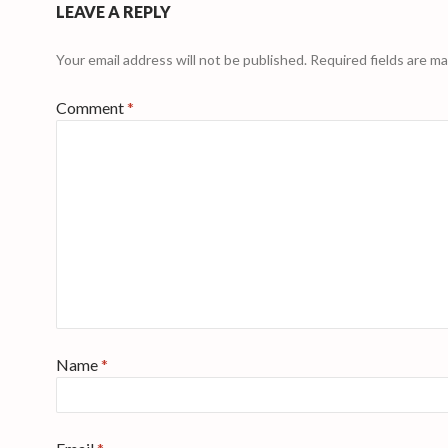
LEAVE A REPLY
Your email address will not be published.
Required fields are m
Comment
*
Name
*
—————
• EXERCISE OBJECTIVE: Every entry above is to be repeated word for word, with all pictures omitted.

• RESPONSE:
LEAVE A REPLY
Your email address will not be published.
Required fields are m
Comment
*
Name
*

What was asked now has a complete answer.